Malaysians dumped a coalition that had led the country for the entire six decades since independence in a shock election result last month, having become scandalised by the corruption allegations levelled at previous prime minister Najib Razak.
The new government led by 92-year-old Mahathir Mohamad, Najib’s mentor-turned-foe, is seeking to unearth suspected graft that took place during Najib’s near-10 years in power, casting a cloud over the future of several top officials.
The source privy to discussions said internal candidates were being considered as potential replacements for Tajuddin, but no decision has been reached yet.
The source said that the decision had come down to a choice between two candidates, both “from within” Bursa Malaysia.
However, another financial industry source said an external candidate from Hong Kong was also being considered.

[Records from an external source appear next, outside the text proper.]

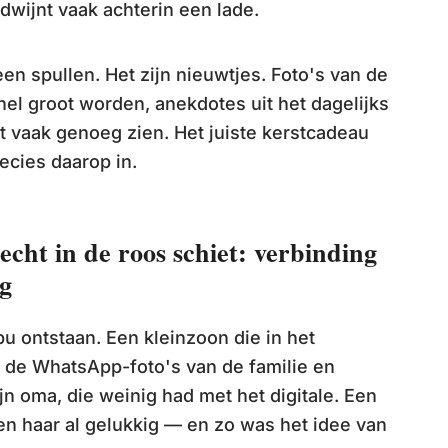
wijnt vaak achterin een lade.
en spullen. Het zijn nieuwtjes. Foto's van de
nel groot worden, anekdotes uit het dagelijks
et vaak genoeg zien. Het juiste kerstcadeau
ecies daarop in.
echt in de roos schiet: verbinding
ng
ibu ontstaan. Een kleinzoon die in het
e de WhatsApp-foto's van de familie en
jn oma, die weinig had met het digitale. Een
en haar al gelukkig — en zo was het idee van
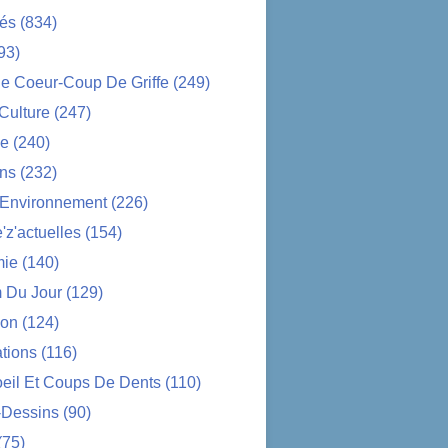
tés
(834)
93)
e Coeur-Coup De Griffe
(249)
-Culture
(247)
ue
(240)
ons
(232)
-Environnement
(226)
z'actuelles
(154)
ie
(140)
 Du Jour
(129)
ion
(124)
tions
(116)
oeil Et Coups De Dents
(110)
-Dessins
(90)
(75)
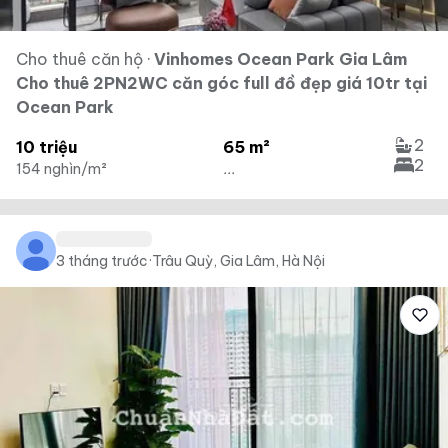
Cho thuê căn hộ
·
Vinhomes Ocean Park Gia Lâm
Cho thuê 2PN2WC căn góc full đồ đẹp giá 10tr tại
Ocean Park
2
10 triệu
65 m²
2
154 nghìn/m²
...
3 tháng trước
·
Trâu Quỳ, Gia Lâm, Hà Nội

Bursa Malaysia did not respond to a request for comment.
Prior to Tajuddin’s appointment to head Bursa Malaysia in 2011, he was the group managing director of RHB Capital Berhad.
The government is also in talks to appoint a new central bank governor and an announcement could come as early as Wednesday, two sources told Reuters on Tuesday. (Reporting by Joseph Sipalan and Liz Lee in KUALA LUMPUR and Sumeet Chaterjee in Hong Kong; writing by Praveen Menon; editing by Simon Cameron-Moore)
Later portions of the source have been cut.